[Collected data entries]
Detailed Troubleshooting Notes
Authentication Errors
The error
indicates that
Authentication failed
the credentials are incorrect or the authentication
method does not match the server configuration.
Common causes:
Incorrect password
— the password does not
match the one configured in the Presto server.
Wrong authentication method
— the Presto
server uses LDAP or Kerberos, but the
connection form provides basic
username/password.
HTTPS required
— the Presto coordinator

* WORK INSTRUCTIONS
You are asked to transcribe the complete data exactly.

* ANSWER SPACE
Detailed Troubleshooting Notes
Authentication Errors
The error
indicates that
Authentication failed
the credentials are incorrect or the authentication
method does not match the server configuration.
Common causes:
Incorrect password
— the password does not
match the one configured in the Presto server.
Wrong authentication method
— the Presto
server uses LDAP or Kerberos, but the
connection form provides basic
username/password.
HTTPS required
— the Presto coordinator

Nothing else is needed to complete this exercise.